Brown rats are found throughout the world, on its continents and islands, affecting human health and biodiversity, but where did they originally come from? Researchers this month sought to answer that question when they released a global phylogeography (genetic map) of brown rats from cities and islands around the world, published in the Proceedings of the Royal Society B, and in the new documentary Rats. Just like Polynesian rats don’t come from Polynesia, and black rats are not always black (but they do come on ships), brown rats, otherwise known as Norway rats, don’t come from Norway, although they are usually brown, except in the laboratory or pet store. In fact, the brown rat originated in northern China and Mongolia.

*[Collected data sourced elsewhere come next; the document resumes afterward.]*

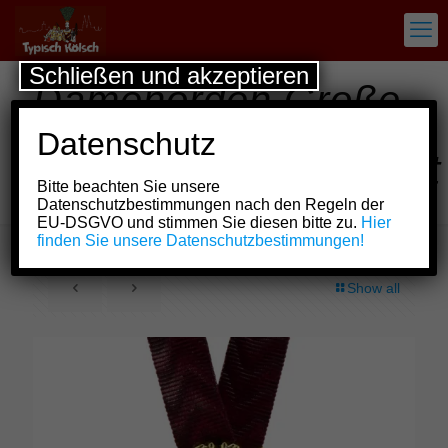
Schließen und akzeptieren
Damenorden Große
Allgemeine
Datenschutz
Karnevalsgesellschaft
Bitte beachten Sie unsere
von 1900 Köln e.V.
Datenschutzbestimmungen nach den Regeln der
EU-DSGVO und stimmen Sie diesen bitte zu.
Hier
finden Sie unsere Datenschutzbestimmungen!
Show all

Using cutting-edge molecular biology tools – single nucleotide polymorphisms (SNPs) – the team of researchers led from New York found that the rats spread in multiple waves out of Asia. One wave spread east through the Aleutian Islands to western North America (brown colours on the map), while another spread west to Europe as early as the 1500s (blue colours on the map). From Europe, the rats became sea-faring and reached the east coast of America, Africa and Australasia rapidly. In New Zealand the rats showed two pedigrees, the southern one still from Europe but more admixed with China (broown and blue colours), potentially from origins with the fur seal trade, also found for house mice in the same region.
Particularly interesting was the result that in cities, brown rats appear to resist genetic immigration. In this regard cities appear to behave like islands, and once one rat lineage has established, it establishes a priority effect, or incumbent advantage, which prevents new arrivals establishing. As well as the implications this has for eradications of rats from islands, it may also have impacts on human health, by preventing new rats transporting new diseases from establishing in local populations.